Specific phosphate contacts

All five hydrogen bonds that were specific to Conformation A in the crystal structure were accessible to Conformation B. The Arg 31-Ade 3* contact is favored in Conformation A. The position of Arg 31 is stabilized through a hydrogen bond with Glu 42 in Conformation A (Figure S4F, Figure 6A,B). The contact between Tyr 25 and Thy 6* phosphate is restricted to Conformation B in the solution simulation (Figure S4G, Figure 6C,D). This contact was accessible to both conformations in the crystal structure.

Position of the homeodomain with respect to the DNA

Clearly different contacts persist between conformations A and B through the 50 ns of the solution simulation. As mentioned, the DNA is highly flexible during the simulation indicating DNA bending cannot explain the conformational differences. Instead the overall positioning of the homeodomain of Pdx1 relative to the DNA differs for the two conformations, as indicated by the distance between Asn 51 CA and Ade 3 N7 (Conformation A : 8.0±0.7 Å; conformation B: 6.4±0.4 Å) (Figure 5C) and the width of the major groove, measured as the distance between the phosphate of Cyt 7* and Thy 1 (Conf A 18.6±0.8 Å, Conf B 20.1±1.0 Å, defined from the atom centers without subtracting 5.8 Å for the phosphorous van der Waals radius) (Figure 5D). Helix 3 is bound deeper in the major groove in conformation B allowing Asn 51 to contact Ade 3 N7 directly, which may account for the wider major groove (Figure 4A, 5A).

The difference in the positioning of the homeodomain between the conformations was not apparent in the crystal structure: the distance between Asn 51 CA and Ade 3 N7 was about 6.2 Å for both conformations. The major groove width (Cyt 7* P – Thy 1 P) was different: 19.4 Å in Conformation A and 20.8 Å in Conformation B. During the crystal structure simulation, the distance between helix 3 and Ade 3 varies between 6 and 8 Å in conformation A, and between 6 and 7 Å in conformation B. The constraints of the crystal packing therefore prevented repositioning of the homeodomain.

Discussion

The MD simulation

MD has been applied to DNA/homeodomain complexes previously to study protein-DNA and water mediated contacts [73], the role of salt bridges [74], the role of residue 50 [75], [76], folding properties of the N-terminal arm [77], and other studies [67], [78], [79], [80], [81]. In general these simulations are initiated from a unique structure, assuming that the simulation will explore the relevant conformational space. In the current study we applied MD to investigate two distinct DNA binding conformations of the Pdx1 homeodomain to determine if the differences were the result of crystal packing. Simulations were carried out in the context of a crystal unit cell and in solution. The solution simulations generated two different conformations of the Pdx1/DNA complex depending on the initial conformation derived from the crystal structure. Both conformations were stable during the 50 ns simulation. The current study demonstrates the real possibility of multiple stable conformations that are not accessible during limited simulation times.

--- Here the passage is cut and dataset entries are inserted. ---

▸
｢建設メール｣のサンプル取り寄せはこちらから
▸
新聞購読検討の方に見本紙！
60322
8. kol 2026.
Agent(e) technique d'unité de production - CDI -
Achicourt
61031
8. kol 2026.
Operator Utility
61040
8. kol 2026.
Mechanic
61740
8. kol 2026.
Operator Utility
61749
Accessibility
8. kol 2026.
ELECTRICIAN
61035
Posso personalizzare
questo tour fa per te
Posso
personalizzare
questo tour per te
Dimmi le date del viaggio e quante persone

The AMBER force field ff99SB [57], [58] used in the simulations reported in this work is considered state-of-the-art, and includes several refinements for DNA simulations [59], [82], [83], [84]. Present computer capabilities allow fully atomistic simulations, minimizing artifacts. The DNA and protein in these simulations are fully solvated with explicit waters; in a relatively large box under periodic boundary conditions (as opposed to spherical water clusters that may experience various surface potential discontinuities at the cluster-vacuum or cluster-continuum interface [85], [86]); with a correct treatment of electrostatics [87], [88]. Crystal simulations at constant pressure and temperature (NPT) that reproduce the crystallographic cell and symmetries have traditionally been used to test and tune force fields, as they allow direct comparison with experiments, and will also reproduce packing effects [52], [53], [54], [55], [89], [90], [91], [92].

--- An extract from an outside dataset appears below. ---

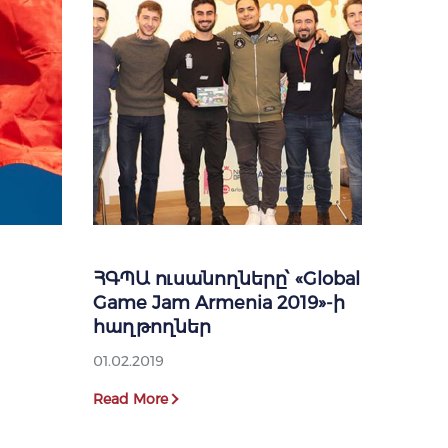
ՀԳՊԱ ուսանողները՝ «Global
Game Jam Armenia 2019»-ի
հաղթողներ
01.02.2019
Read More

Two stable conformations of Pdx1 bound to DNA

After the solution simulation Conformation B bound DNA specifically while Conformation A bound with limited specificity. The unique interactions in the two conformations were due to different positions of the homeodomain in the major groove of the DNA, with helix 3 buried deeper in the major groove in Conformation B than in Conformation A (Figure 4A and 5A). In Conformation B Asn 51 interacts directly with Ade 3 in the major groove, and Lys 2 of the N-terminal arm contacts bases through the minor groove. The proximity of helix 3 to the DNA in Conformation B facilitates ordering bridging water molecules between the protein and DNA, with Gln 50 and Asn 51 (Figure 5A). These bridging water molecules were not observed in the Pdx1 crystal structure, but were observed in the related Antennapedia structure [71].

What determines the position of helix 3 in the major groove? We previously attributed the presence of two Pdx1/DNA conformations in the crystal structure to the curvature of the DNA in conformation B [51]. The differences between the two conformations identified in the crystal structure diminished during the crystal simulation, despite maintaining the average curvature of the DNA in conformation B. In contrast, differences between the two conformations increased during the solution simulations. A comparison of the Antp homeodomain/DNA complex by NMR and crystallography indicated contacts by Arg 43 with Ade 3, and movements of Gln 50 and Asn 51 in the NMR structure that could not be explained from the crystal structure [71]. These contacts are consistent with the motions of the Pdx1 homeodomain in the solution simulation. Clearly the crystal lattice constrained the Pdx1/DNA conformation, suggesting caution when interpreting crystal structures of protein/DNA complexes.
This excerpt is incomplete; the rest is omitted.